Ever wondered why some of your favorite National Public Radio hosts are always reminding you that they are broadcasting from Culver City? Or why the name that gets checked on air isn't Los Angeles or California, both of which are far better known to the country's listeners, but rather little Culver City? Turns out that the on-air plugs on big shows like Morning Edition and All Things Considered aren't merely the result of a penchant for geographic specificity, but rather a formal agreement between the city and the public radio broadcaster. According to the Washington Post, NPR is legally obligated to say the city's name each time it broadcasts from NPR West, the station's 25,000-square-foot studio on Jefferson Boulevard. This wasn't the case when the public radio juggernaut first relocated to a former woodworking factory in Culver City in 2002. In fact, at the time Tavis Smiley told the L.A. Times that he was "really looking forward to hearing, 'from NPR in Los Angeles' on other shows." So what happened?

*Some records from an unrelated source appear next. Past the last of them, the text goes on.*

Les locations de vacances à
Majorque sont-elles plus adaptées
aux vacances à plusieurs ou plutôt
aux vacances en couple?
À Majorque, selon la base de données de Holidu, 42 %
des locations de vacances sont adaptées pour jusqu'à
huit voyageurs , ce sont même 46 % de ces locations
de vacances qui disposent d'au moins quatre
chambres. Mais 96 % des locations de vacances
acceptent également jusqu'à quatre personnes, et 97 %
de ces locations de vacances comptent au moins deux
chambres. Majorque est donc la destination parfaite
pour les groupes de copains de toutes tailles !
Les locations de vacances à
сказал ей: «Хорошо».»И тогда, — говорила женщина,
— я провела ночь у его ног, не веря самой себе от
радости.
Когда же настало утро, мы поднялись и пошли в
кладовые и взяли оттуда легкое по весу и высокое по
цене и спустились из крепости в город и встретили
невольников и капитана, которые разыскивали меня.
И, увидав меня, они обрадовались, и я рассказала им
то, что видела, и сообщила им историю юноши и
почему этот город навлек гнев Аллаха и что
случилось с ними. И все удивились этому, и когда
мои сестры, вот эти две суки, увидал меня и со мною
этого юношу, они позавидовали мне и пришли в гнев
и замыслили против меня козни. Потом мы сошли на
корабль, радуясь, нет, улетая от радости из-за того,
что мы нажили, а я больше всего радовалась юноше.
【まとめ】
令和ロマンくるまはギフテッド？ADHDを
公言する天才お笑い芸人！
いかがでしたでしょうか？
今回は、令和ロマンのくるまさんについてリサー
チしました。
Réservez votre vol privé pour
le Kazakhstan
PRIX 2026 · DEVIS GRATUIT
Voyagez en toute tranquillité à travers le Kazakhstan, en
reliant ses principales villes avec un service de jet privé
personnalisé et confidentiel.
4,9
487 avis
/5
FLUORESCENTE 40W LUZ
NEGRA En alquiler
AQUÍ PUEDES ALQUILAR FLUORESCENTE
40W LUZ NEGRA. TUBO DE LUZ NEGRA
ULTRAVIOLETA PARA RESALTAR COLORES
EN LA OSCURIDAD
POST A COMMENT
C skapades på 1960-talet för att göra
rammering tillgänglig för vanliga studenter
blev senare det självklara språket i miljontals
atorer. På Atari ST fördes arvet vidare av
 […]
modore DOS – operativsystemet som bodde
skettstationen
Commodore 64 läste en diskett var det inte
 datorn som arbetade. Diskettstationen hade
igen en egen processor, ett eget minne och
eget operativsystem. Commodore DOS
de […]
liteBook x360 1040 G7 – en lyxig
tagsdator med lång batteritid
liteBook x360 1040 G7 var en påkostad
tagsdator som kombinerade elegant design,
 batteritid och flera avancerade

It seems there was a little horse trading between the city and the station, as the Post explains:
The particulars are spelled out in a 2004 resolution by Culver City's planning commission. In exchange for exempting NPR from city ordinances regulating the size and number of satellite-transmission dishes on the roof of its building, NPR agreed to a series of conditions. Among them: "The City of Culver City shall be identified over the airwaves during those periods when programming produced at this site is broadcast."
The Post reports that there are a few loopholes, and NPR is allowed to skip the Culver City mention when a host in Washington is interviewing someone from the NPR West studio.
The public radio network's West Coast operations have grown drastically over the past decade and a half. When NPR relocated from their Wilshire Boulevard offices to the Culver City compound in 2002, they had just eight Los Angeles staffers. As of 2014, NPR West—the first large-scale production center NPR established outside of Washington—had a staff of 60, according to Los Angeles Magazine.
"The purpose is to give us true national reach," Kevin Klose, NPR's then-president and chief executive, said to the Times in 2002, foretelling the powerful reach of NPR West and the high-profile shows that would eventually be produced there. And the success hasn't gone unnoticed by NPR's municipal host: Culver City Mayor Jim B. Clarke told NPR that the frequent mentions have given the city more "cachet."
"When you are one of 88 independent cities in L.A. County, anytime you can get recognition it is a plus," Clarke told the Post.
Interestingly, expanded coverage and reach wasn't the only objective NPR had in mind with their West Coast expansion; there was also what many have called the "the doomsday scenario"
"NPR West is an important part of our disaster recovery plans and having a permanent Newscast presence in Culver City, will be extremely helpful if we should ever lose our broadcasting capabilities from Washington," NPR Newscast Executive Producer Robert Garcia said in a 2015 staff memo.
Cachet and plans for the apocalypse, now those are some unlikely bedfellows we Angelenos can relate to!